Daya Secures $2.4 Million Pre-Seed Funding for Cross-Border Payment Infrastructure.

Daya, a Nairobi-based fintech focused on payment and treasury infrastructure, has raised $2.4 million in a pre-seed funding round to accelerate its expansion across Africa.

The round was led by Hivemind Capital, with participation from Lattice Fund, Alliance, and Aptos. The fresh capital will be used to scale Daya’s platform, which aims to simplify how African businesses, freelancers, and globally distributed teams move money across borders.

Founded in October 2025 by Tomiwa “Aleph” Lasebikan and Paul Joe, Daya is positioning itself as a unified financial operating system for businesses navigating increasingly complex international transactions.

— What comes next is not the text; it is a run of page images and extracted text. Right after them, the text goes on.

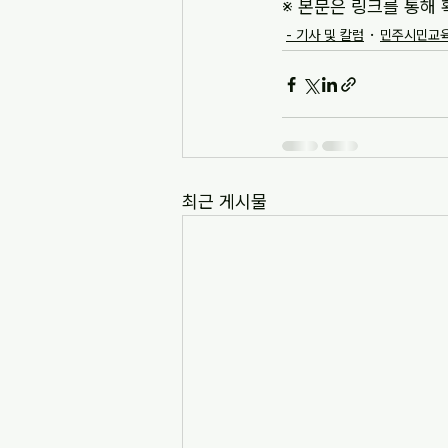
※ 본문은 링크를 통해 
- 기사 및 칼럼
민주시민교육
최근 게시물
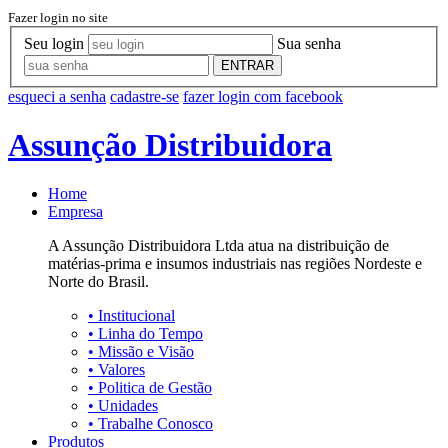
Fazer login no site
Seu login
Sua senha
ENTRAR
esqueci a senha
cadastre-se
fazer login com facebook
Assunção Distribuidora
Home
Empresa
A Assunção Distribuidora Ltda atua na distribuição de
matérias-prima e insumos industriais nas regiões Nordeste e
Norte do Brasil.
•
Institucional
•
Linha do Tempo
•
Missão e Visão
•
Valores
•
Politica de Gestão
•
Unidades
•
Trabalhe Conosco
Produtos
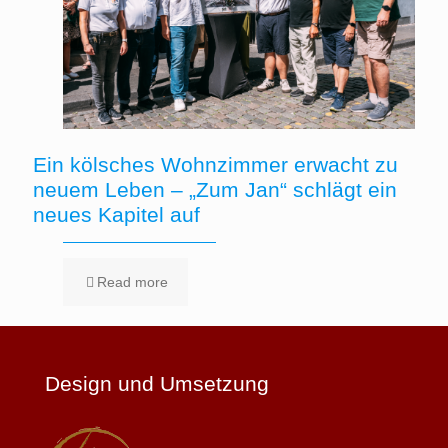
Ein kölsches Wohnzimmer erwacht zu
neuem Leben – „Zum Jan“ schlägt ein
neues Kapitel auf
Read more
Design und Umsetzung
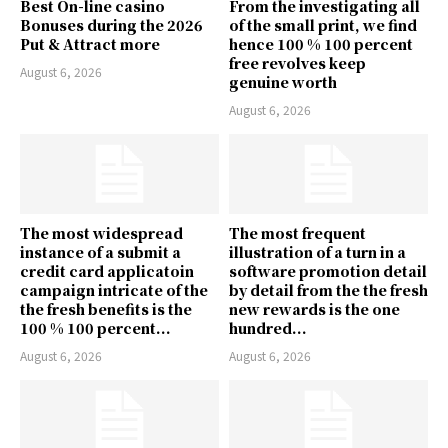
Best On-line casino
From the investigating all
Bonuses during the 2026
of the small print, we find
Put & Attract more
hence 100 % 100 percent
free revolves keep
August 6, 2026
genuine worth
August 6, 2026
The most widespread
The most frequent
instance of a submit a
illustration of a turn in a
credit card applicatoin
software promotion detail
campaign intricate of the
by detail from the the fresh
the fresh benefits is the
new rewards is the one
100 % 100 percent...
hundred...
August 6, 2026
August 6, 2026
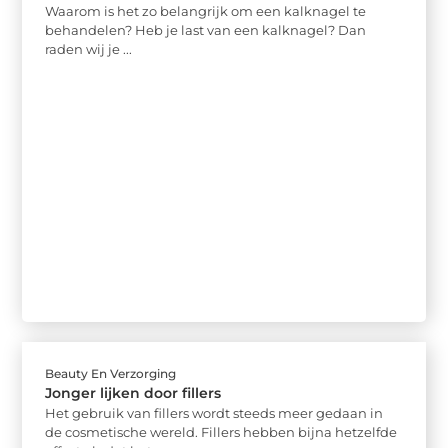
Waarom is het zo belangrijk om een kalknagel te
behandelen? Heb je last van een kalknagel? Dan
raden wij je ...
Beauty En Verzorging
Jonger lijken door fillers
Het gebruik van fillers wordt steeds meer gedaan in
de cosmetische wereld. Fillers hebben bijna hetzelfde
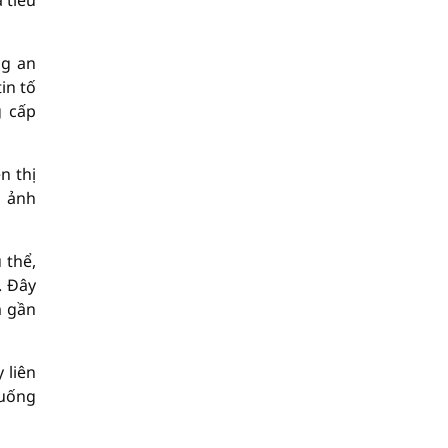
 tiêu
ng an
in tố
g cấp
n thị
g ảnh
 thể,
. Đây
m gần
 liên
xuống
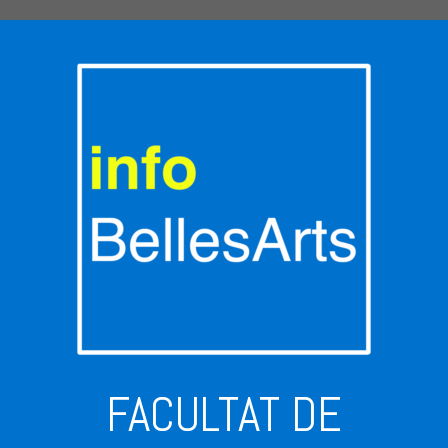
FACULTAT DE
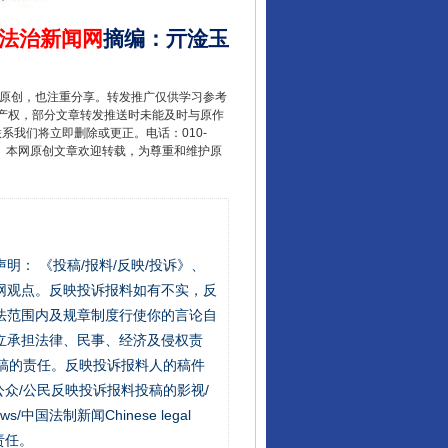
法治新闻网
摘编
：
亓淦玉
重原创，也注重分享。转发推广仅供学习参考
产权，部分文章转发推送时未能及时与原作
联系我们将立即删除或更正。电话：010-
2 1号。本网原创文章欢迎转载，为尊重和维护原
站严肃声明： 《投稿/报料/反映/投诉》、
网观点。反映投诉报料如有不实，反
法范围内及规章制度行使你的言论自
立承担法律、民事、经济及侵权责
稿的责任。反映投诉报料人的稿件
众/公民反映投诉报料投稿的影视/
s/中国法制新闻Chinese legal
责任。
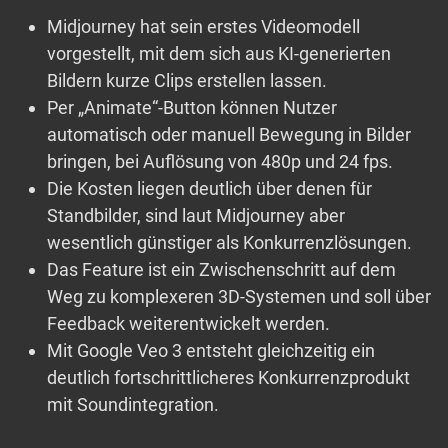
Midjourney hat sein erstes Videomodell
vorgestellt, mit dem sich aus KI-generierten
Bildern kurze Clips erstellen lassen.
Per „Animate“-Button können Nutzer
automatisch oder manuell Bewegung in Bilder
bringen, bei Auflösung von 480p und 24 fps.
Die Kosten liegen deutlich über denen für
Standbilder, sind laut Midjourney aber
wesentlich günstiger als Konkurrenzlösungen.
Das Feature ist ein Zwischenschritt auf dem
Weg zu komplexeren 3D-Systemen und soll über
Feedback weiterentwickelt werden.
Mit Google Veo 3 entsteht gleichzeitig ein
deutlich fortschrittlicheres Konkurrenzprodukt
mit Soundintegration.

Solving a Persistent Problem in African Commerce

Cross-border payments remain one of the most significant operational challenges for businesses across Africa.

Companies often rely on multiple providers for local payments, foreign exchange services, and international transfers, creating inefficiencies, delays, and higher costs. A business making international payments may need to coordinate between banks, FX providers, and payout platforms, each adding layers of complexity to the transaction process.

Daya seeks to eliminate this fragmentation by consolidating financial operations into a single platform.

The company provides payment infrastructure, real-time foreign exchange services, stablecoin settlement rails, and treasury management tools, enabling businesses to collect payments, convert currencies, manage multi-currency balances, and execute international transfers from one dashboard.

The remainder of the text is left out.